I enjoy silence and most people don't (especially at 20).
I enjoy silence and most people (especially at 20) do everything they can do avoid it.
Because silence is scary. It leaves us only with ourselves, forcing us to deal with our lives. When I stop moving is when I realize where I'm biting it in life. It's also when I leave room to ask God what He thinks about my life.
Quietness also leaves room to be a part of creation. When I'm silent I hear the world around me. I'm not trying to avoid it or move past it, I'm just awaiting each minutes slow, methodical turn as life continues on.
Silence leaves room for hard questions, and sometimes I feel like those questions sit in the air right in front of me mocking me. I feel small in the midst of big questions. But I also feel a sense of adventure. The constant thought I've been having these past few months is, "is this it?" I want something great. And I believe with my heart that God has something great for me that's bigger than Christian college and "quiet times."
I love big questions. The mystery of the unknown is appealing to me. Scary, but man, the thought that maybe there is more to it all then what I have settled for excites me. Big questions leave room for imagination, for dreaming, for the pessimistic side of me to dissipate and the optimism to flourish; to hope for better and get me excited about things again.
When I have room to dream, I get excited about God. I come back to the place where I know that He loves to surpass expectations and that He's got bigger plans than Christianity as it is now. Ecstasy (not the drug) fills my being when I imagine something bigger than what I settle constantly for. Dreaming reminds me of my smallness. And I'm good with being small in the expansiveness of what He's created. I don't feel small in the sense of inadequacy, I just know my place, and that creates dignity within me. Knowing where I stand with God and being able to rest within that.

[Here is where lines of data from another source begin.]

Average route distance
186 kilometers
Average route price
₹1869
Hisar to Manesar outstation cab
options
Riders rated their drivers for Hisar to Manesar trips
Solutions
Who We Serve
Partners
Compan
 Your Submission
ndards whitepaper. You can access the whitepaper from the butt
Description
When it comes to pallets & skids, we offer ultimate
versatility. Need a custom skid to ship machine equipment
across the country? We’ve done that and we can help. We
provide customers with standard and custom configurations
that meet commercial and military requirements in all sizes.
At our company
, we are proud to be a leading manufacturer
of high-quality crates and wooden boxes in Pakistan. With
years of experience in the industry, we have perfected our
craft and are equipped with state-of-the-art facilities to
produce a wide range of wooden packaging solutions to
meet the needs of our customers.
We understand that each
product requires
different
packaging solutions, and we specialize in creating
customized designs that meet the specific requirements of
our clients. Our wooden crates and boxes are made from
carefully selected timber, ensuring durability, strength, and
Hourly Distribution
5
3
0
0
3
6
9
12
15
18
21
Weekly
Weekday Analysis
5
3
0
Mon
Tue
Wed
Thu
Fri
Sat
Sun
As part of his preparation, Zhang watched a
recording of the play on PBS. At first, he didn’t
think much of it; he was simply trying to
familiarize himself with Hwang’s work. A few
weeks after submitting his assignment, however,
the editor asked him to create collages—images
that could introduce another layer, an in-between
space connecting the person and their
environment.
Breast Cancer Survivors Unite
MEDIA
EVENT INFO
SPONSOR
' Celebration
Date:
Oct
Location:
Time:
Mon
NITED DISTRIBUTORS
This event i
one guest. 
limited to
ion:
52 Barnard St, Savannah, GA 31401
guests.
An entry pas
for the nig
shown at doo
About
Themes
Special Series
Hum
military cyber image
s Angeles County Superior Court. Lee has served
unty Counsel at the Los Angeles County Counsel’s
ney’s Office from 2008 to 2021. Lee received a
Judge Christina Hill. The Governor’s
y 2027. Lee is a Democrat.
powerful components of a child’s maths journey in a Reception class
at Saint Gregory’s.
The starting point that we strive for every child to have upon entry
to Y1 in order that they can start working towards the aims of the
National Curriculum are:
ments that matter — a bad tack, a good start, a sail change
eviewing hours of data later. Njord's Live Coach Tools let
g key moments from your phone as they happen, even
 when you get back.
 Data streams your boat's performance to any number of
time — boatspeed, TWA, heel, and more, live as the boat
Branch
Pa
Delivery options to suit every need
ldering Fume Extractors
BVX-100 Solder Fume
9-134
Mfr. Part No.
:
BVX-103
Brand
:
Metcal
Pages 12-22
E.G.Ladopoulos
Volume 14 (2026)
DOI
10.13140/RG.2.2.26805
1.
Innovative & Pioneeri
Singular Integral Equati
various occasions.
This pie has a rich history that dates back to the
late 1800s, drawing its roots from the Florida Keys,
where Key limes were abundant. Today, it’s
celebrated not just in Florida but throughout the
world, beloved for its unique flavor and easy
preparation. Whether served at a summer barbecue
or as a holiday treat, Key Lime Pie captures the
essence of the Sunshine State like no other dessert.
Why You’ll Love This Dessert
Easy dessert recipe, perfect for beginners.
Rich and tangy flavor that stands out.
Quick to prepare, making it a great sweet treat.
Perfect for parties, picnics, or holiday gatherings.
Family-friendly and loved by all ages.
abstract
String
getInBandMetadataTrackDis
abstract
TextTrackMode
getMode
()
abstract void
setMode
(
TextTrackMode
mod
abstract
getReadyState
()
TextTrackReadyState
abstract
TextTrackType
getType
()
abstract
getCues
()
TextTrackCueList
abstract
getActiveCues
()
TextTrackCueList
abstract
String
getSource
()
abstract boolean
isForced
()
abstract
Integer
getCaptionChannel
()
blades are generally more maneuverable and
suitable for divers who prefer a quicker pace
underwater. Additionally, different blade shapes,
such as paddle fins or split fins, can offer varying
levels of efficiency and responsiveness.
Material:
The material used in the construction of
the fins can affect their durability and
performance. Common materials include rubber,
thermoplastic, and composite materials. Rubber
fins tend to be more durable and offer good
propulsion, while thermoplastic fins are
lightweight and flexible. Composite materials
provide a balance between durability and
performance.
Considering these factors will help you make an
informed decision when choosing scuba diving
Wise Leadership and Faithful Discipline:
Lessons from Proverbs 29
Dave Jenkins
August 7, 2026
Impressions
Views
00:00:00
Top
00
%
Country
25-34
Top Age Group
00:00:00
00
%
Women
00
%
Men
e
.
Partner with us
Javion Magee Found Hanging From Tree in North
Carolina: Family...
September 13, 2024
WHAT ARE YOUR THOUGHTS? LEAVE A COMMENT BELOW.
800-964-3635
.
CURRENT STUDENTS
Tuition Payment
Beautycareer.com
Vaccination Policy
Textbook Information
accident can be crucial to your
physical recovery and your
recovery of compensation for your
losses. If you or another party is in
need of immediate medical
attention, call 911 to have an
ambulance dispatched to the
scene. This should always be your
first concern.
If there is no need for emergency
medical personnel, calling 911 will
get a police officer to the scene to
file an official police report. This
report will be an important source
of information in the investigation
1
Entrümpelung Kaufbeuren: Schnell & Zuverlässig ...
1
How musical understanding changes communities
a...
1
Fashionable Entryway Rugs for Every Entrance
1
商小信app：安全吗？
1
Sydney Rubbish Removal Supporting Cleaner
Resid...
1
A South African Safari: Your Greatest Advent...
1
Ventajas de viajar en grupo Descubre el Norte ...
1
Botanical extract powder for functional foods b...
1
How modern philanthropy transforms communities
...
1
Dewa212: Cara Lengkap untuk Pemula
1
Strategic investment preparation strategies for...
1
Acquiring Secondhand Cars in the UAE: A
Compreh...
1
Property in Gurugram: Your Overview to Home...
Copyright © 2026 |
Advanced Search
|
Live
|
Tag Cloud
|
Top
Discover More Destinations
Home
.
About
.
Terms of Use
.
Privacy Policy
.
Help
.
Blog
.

Silence = Questions = Dreams = Ecstasy (not the drug) = Smallness = God
Speaking of knowing my place with God. I've been reading in Luke, and the disciples crack me up. They get it wrong a lot. There are few times in the Word I recall Jesus not rebuking them for trying to earn something or being cocky or having little faith or something.
Not that that's really funny. But nothing's really changed. At the end of the day we want something to show for our faith. We want to be the best or the most faithful or the favored. We want something out of it, it's just human nature.
When I'm busy and ignore silence I feel entitled. But when I become a part of the stillness, I come back to knowing my place. Silence is humbling.
Being an introvert, I am much more okay with silence than most, but man, I think we're supposed to be okay with it. Jesus went into quiet places all the time. He knew He had to get away. He knew the fleshy side of Him needed to ask God what He thought about things. But I am quite often guilty of avoiding solitude for the shear fact of not wanting to deal with what God has to say about things.
I know when my remarks are too biting, when my patience is wearing thin, when my love is about me, when I'm feeling entitled, but I want to stay that way, because it's easy. When I let God into that though, I'm more me. When I sit with Him, I don't feel as if I have to freak out about the little things. I just get to rest in knowing my place.
I'm not saying that I need to institute more "quiet times" into my life. In fact, I hate "quiet times." I think they're retarded. It causes me to segment it out of my normal life into my special "God place" and that's gross. In the end, I enjoy God more when I know my place. And I know my place better when I am quiet. I'm quiet when I choose to forgo a mind-numbing activity for something that really satiates. It's as simple as that. Letting go of a little of me for a little of Him. And in the end, that's what's Good. That's where change settles in.